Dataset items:
= = = = =

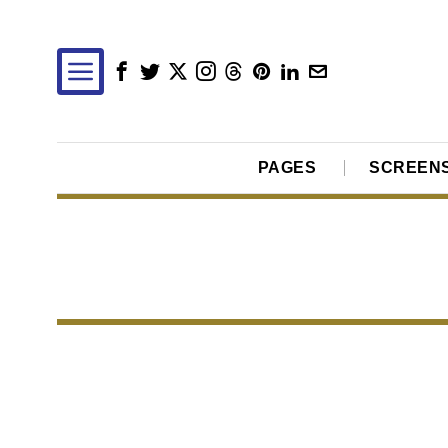
PAGES
SCREEN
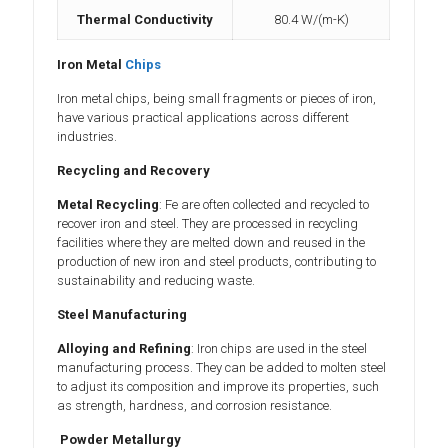
Thermal Conductivity
80.4 W/(m-K)
Iron Metal
Chips
Iron metal chips, being small fragments or pieces of iron,
have various practical applications across different
industries.
Recycling and Recovery
Metal Recycling
: Fe are often collected and recycled to
recover iron and steel. They are processed in recycling
facilities where they are melted down and reused in the
production of new iron and steel products, contributing to
sustainability and reducing waste.
Steel Manufacturing
Alloying and Refining
: Iron chips are used in the steel
manufacturing process. They can be added to molten steel
to adjust its composition and improve its properties, such
as strength, hardness, and corrosion resistance.
Powder Metallurgy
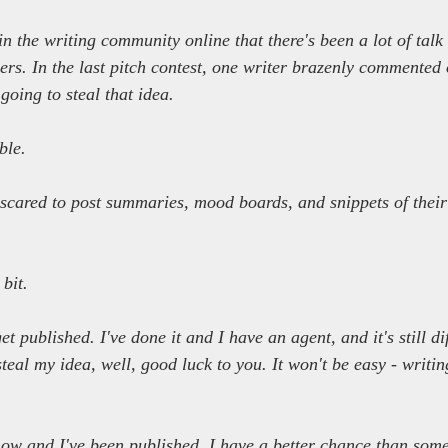
 in the writing community online that there's been a lot of tal
ers. In the last pitch contest, one writer brazenly commented 
going to steal that idea.
ble.
scared to post summaries, mood boards, and snippets of their
.
 bit.
et published. I've done it and I have an agent, and it's still dif
steal my idea, well, good luck to you. It won't be easy - writin
ow and I've been published. I have a better chance than some 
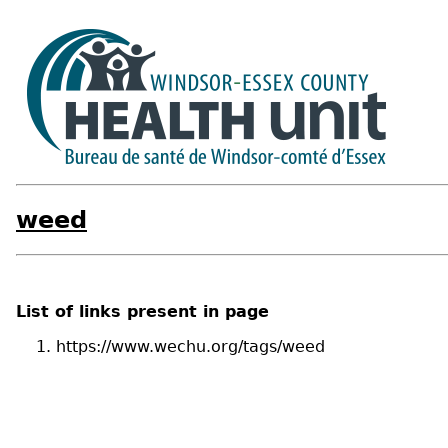
weed
List of links present in page
https://www.wechu.org/tags/weed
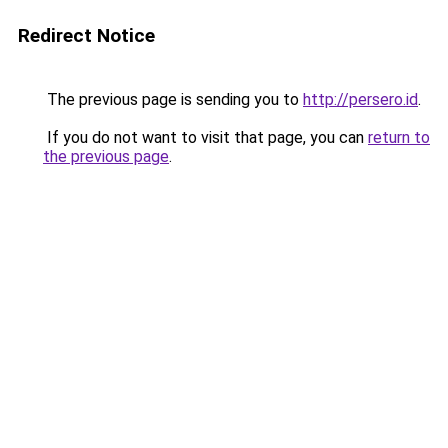
Redirect Notice
The previous page is sending you to
http://persero.id
.
If you do not want to visit that page, you can
return to
the previous page
.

= = = = =

WHAT TO DO
Nothing but the lines from the one holding "and recycled to" through the final line of the records above belongs in the answer, each retyped exactly; omit the pictures.

ANSWER TO THIS EXERCISE
: Fe are often collected and recycled to
recover iron and steel. They are processed in recycling
facilities where they are melted down and reused in the
production of new iron and steel products, contributing to
sustainability and reducing waste.
Steel Manufacturing
Alloying and Refining
: Iron chips are used in the steel
manufacturing process. They can be added to molten steel
to adjust its composition and improve its properties, such
as strength, hardness, and corrosion resistance.
Powder Metallurgy
 in the writing community online that there's been a lot of tal
ers. In the last pitch contest, one writer brazenly commented 
going to steal that idea.
ble.
scared to post summaries, mood boards, and snippets of their
.
 bit.
et published. I've done it and I have an agent, and it's still dif
steal my idea, well, good luck to you. It won't be easy - writin
ow and I've been published. I have a better chance than some 
weed
List of links present in page
https://www.wechu.org/tags/weed
Redirect Notice
The previous page is sending you to
http://persero.id
.
If you do not want to visit that page, you can
return to
the previous page
.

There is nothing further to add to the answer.